In an interview with Charlie Rose, he shares that he had a full-time job before he became one of the most successful writers of today. What he did was treat writing as a hobby first, writing one page a day in his spare time. He always tells aspiring writers that if they don’t write one page a day, nothing is going to happen. (Source)

Make your reader feel your adjectives – C.S Lewis (Chronicles of Narnia, Mere Christianity)

“In writing. Don’t use adjectives which merely tell us how you want us to feel about the thing you are describing. I mean, instead of telling us a thing was “terrible,” describe it so that we’ll be terrified. Don’t say it was “delightful”; make us say “delightful” when we’ve read the description.

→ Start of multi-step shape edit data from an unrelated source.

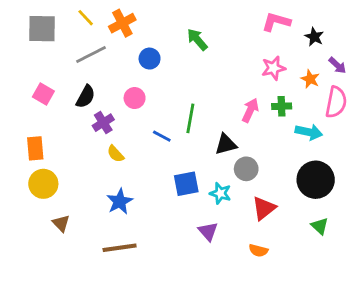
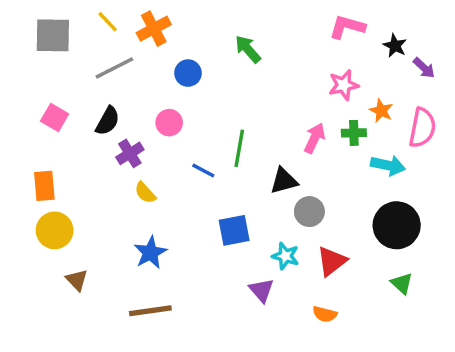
purple arrow: (337, 65) -> (424, 68), moved
orange star: (310, 79) -> (381, 111), moved
cyan star: (220, 193) -> (285, 256), moved

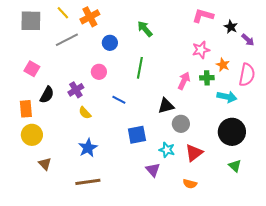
black semicircle: (108, 121) -> (47, 95), moved
green line: (239, 148) -> (140, 68), moved

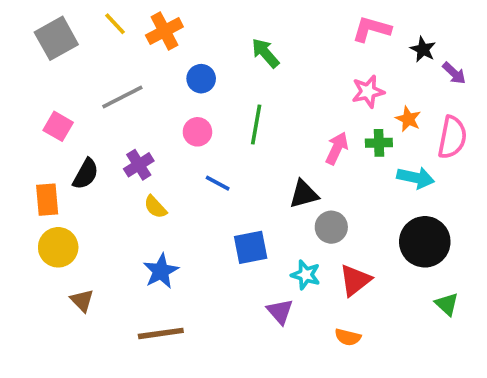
gray square: (31, 21) -> (56, 38), turned -30
gray line: (67, 40) -> (122, 97), moved
pink circle: (99, 72) -> (197, 132), moved
green triangle: (235, 166) -> (447, 304), moved

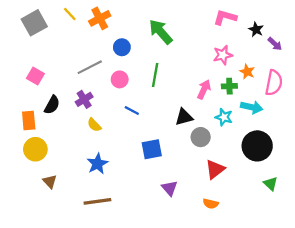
green arrow: (265, 53) -> (161, 32), size x1.4
gray line: (122, 97) -> (90, 67), moved
cyan star: (306, 275) -> (224, 117), moved

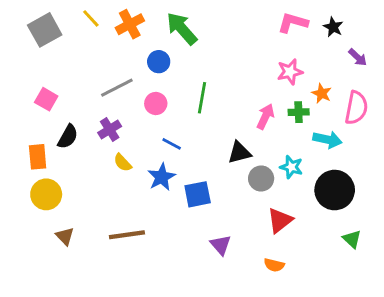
black star: (256, 30) -> (333, 27), moved
green arrow: (161, 32) -> (182, 28), moved
cyan star: (224, 117) -> (291, 167), moved
blue star: (97, 164) -> (162, 177), moved
brown line: (97, 201) -> (127, 235), moved

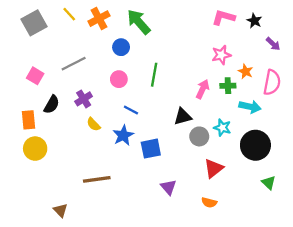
gray line: (117, 88) -> (74, 64), moved
brown triangle: (65, 236) -> (60, 210), moved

You see, all those words (horrifying, wonderful, hideous, exquisite) are only like saying to your readers “Please will you do my job for me.'”

Don’t make it difficult for your readers – George Orwell (Animal Farm, 1984)

“Never use a foreign phrase, a scientific word, or a jargon word if you can think of an everyday English equivalent.”

Overcome your shyness – Philip Yancey (What’s So Amazing About Grace, Disappointment with God)

In a chapter of his book Soul Survivor, Philip Yancey says that writers should not think about the fear of being thought arrogant by your readers. Be confident in telling your stories to other people, especially if you have a unique perspective on things that can help other people grow in their faith. (Source)

Be passionate – Max Lucado (Fearless, Traveling Light)

Choose a subject that is so worthwhile that you yourself will be passionate about it.  And because you’re passionate about it, you will write without ceasing until it’s finished. (Source)

Read a lot – Stephen King (Carrie, It)

Whether it is to pick up new ideas or to know which pitfalls to avoid, it is important that you read a lot. Even if it means cutting back on other activities like watching TV or going on social networks, you need to read in order to become a better writer. (Source)

Don’t be afraid to “market test” in advance – John Maxwell (Developing the Leader Within You)

Before publishing his book Everyone Communicates, Few Connect, he shared the manuscript on his blog for a limited period and received over 100,000 hits. Because of the reader feedback, he made nearly 100 changes in the manuscript and was able to use 70 additional reader-supplied anecdotes. The lesson here is to not be afraid of your readers’ feedback. This can in fact fuel you to become a better writer. (Source)

Just publish – Jon Acuff (Stuff Christians Like)

When it comes to blogs, don’t wait until you think you’ve created the “perfect” blog or blog entry. “Perfect is a myth. It’s a poisonous myth. Don’t give in to it. Just publish.” (Source)

Allow time and experience for your ideas to mature – William Girao (How to Live the Way God Wants, It is Better to Be Single)

“Let your ideas first pass the test of time and experience. What may seem to you as a precious idea and a necessary corrective today for our society may be irrelevant ten years from now.” (To read his article about Why We Write, click here)

  1. Ardy Roberto says:

    Great tips! Thanks a lot! Was told by John Maxwell personally a simple tip: “Writers write!” Instead of a page a day, I set aside one day of the week for writing. I’d rather write 5-10 pages in a week than one page a day. I like getting into the zone. I can’t stop with just one page. Buhay na Hindi Bitin was written in one sitting–about 5 straight hours, I think. And then revisions and rewriting came later. Same with Pera na Hindi Bitin — about 3 days of writing for about 3-4 hours a sitting. Then the rewriting came in hourly bite sizes.

  2. benjie says:

    this is nice! i’ll be moving into another country and i need to improve on my English skills to easily find a job.